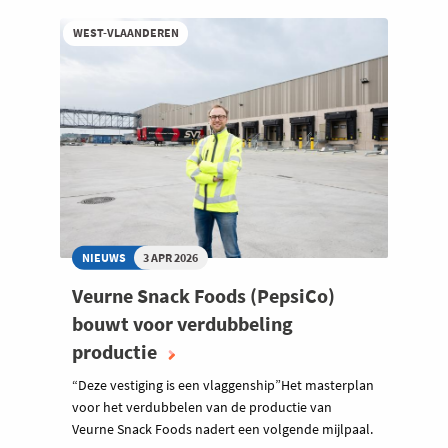
WEST-VLAANDEREN
NIEUWS
3 APR 2026
Veurne Snack Foods (PepsiCo)
bouwt voor verdubbeling
productie
“Deze vestiging is een vlaggenship”Het masterplan
voor het verdubbelen van de productie van
Veurne Snack Foods nadert een volgende mijlpaal.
★ ★ ★ ★
WHAT IS NEEDED. Look for the word "productie" in the listing above and state how many lines have it; give the number and nothing else.

SOLUTION FOR THIS PROBLEM. 2